Discuss first
"Your intern wants to order 'the FUO panel' — ESR, ANA, ANCA, SPEP, ferritin, all serologies at once. What do you say, and why does the order of operations matter?"
"The history is the answer. The labs are the confirmation."
A single exposure detail — cat scratch, raw milk, tick bite, new lisinopril, demolition site — can collapse a 68-disease differential in seconds. No lab panel can do that.

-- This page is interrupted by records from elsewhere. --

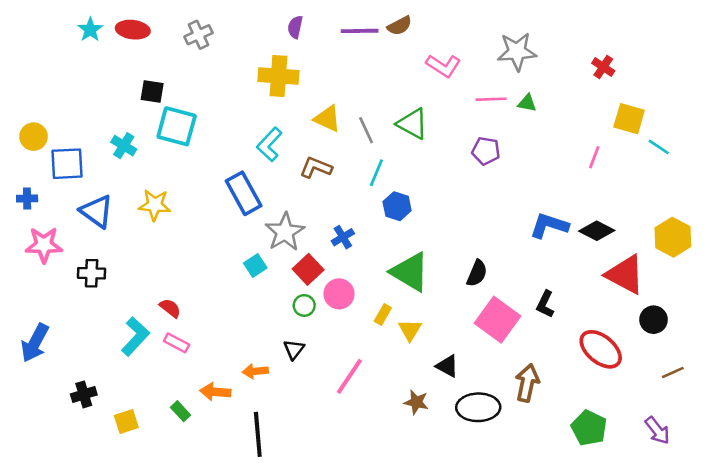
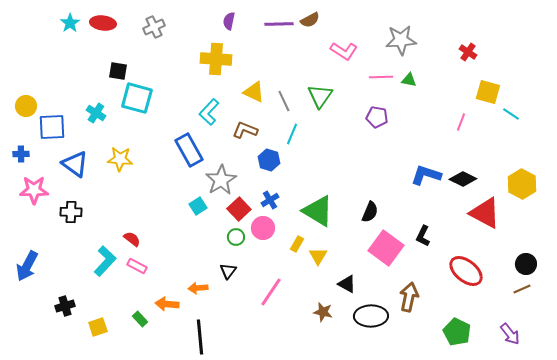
green triangle: (412, 124) -> (320, 96), turned 36
blue hexagon: (397, 206) -> (269, 160), moved
blue cross: (343, 237) -> (270, 200), moved
black circle: (654, 320) -> (526, 264), moved

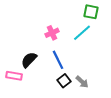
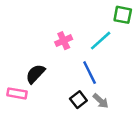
green square: (91, 12) -> (123, 15), moved
blue line: (58, 60) -> (90, 73), moved

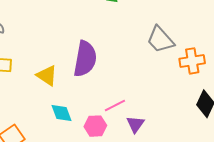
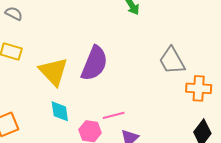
yellow triangle: (47, 76) -> (54, 72), size x1.4

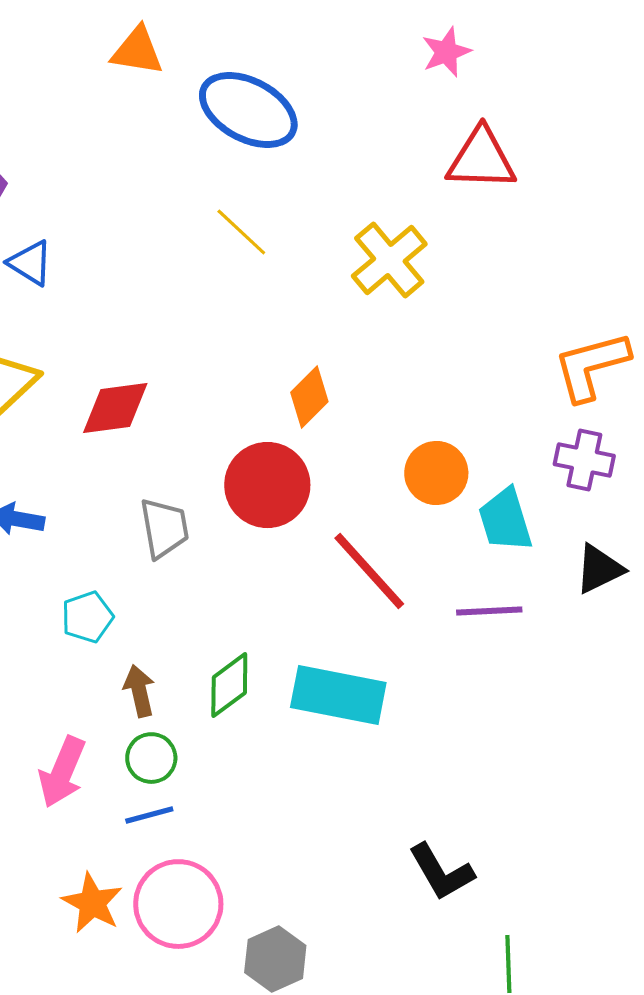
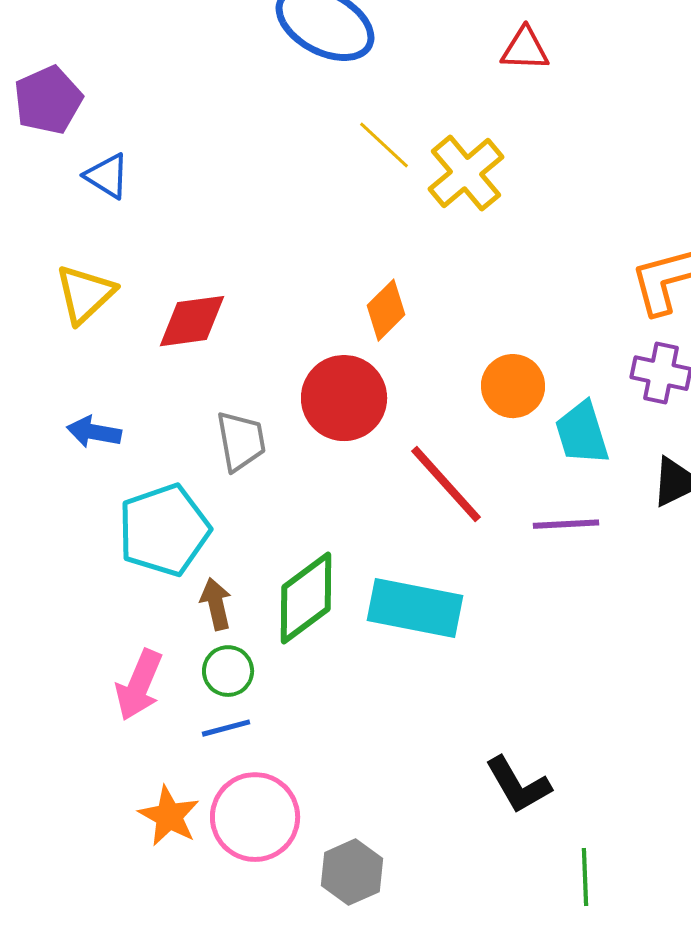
red triangle: (481, 159) -> (525, 49), moved, size x0.7
yellow line: (241, 232) -> (384, 145), moved
cyan pentagon: (87, 617) -> (164, 530), size x1.8
green diamond: (229, 685) -> (306, 598), size x1.4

History domains to interrogate every time
Travel (past 12 months)
Animal contact
Tick / mosquito exposure
Raw foods / milk / shellfish
New medications (3–6 wk)
Sexual history / STI risk
TB contacts / incarceration
Occupation / demolition / caves
River valley / freshwater exposure
Alcohol / liver disease
Implants / prosthetics / recent dental
Family history periodic fevers
Physical exam — what gets missed
- Skin in full light: Janeway lesions (painless palmar macules = endocarditis), Osler nodes (painful fingertip nodules), splinter hemorrhages, salmon/evanescent rash (Still's), petechiae (RMSF, meningococcemia), erythema nodosum
- All lymph node chains: posterior cervical, supraclavicular, epitrochlear, popliteal — not just groin and axilla
- Temporal arteries in any patient ≥50 with headache: tenderness, induration, absent pulse, scalp tenderness
- Inside the mouth: dental abscess, gingival findings — often the culprit when present
- Fundoscope: Roth spots (endocarditis), choroidal lesions (disseminated fungal / miliary TB)
Fever pattern — don't suppress it
Scheduled antipyretics erase a diagnostic signal. Quotidian (spikes returning to baseline daily) = Adult Still's. Pel-Ebstein (days of fever / days of afebrile, cycling) = Hodgkin. Tertian (q48h) = P. vivax / falciparum. Undulant = brucellosis. Drenching sweats at peak = lymphoma or TB.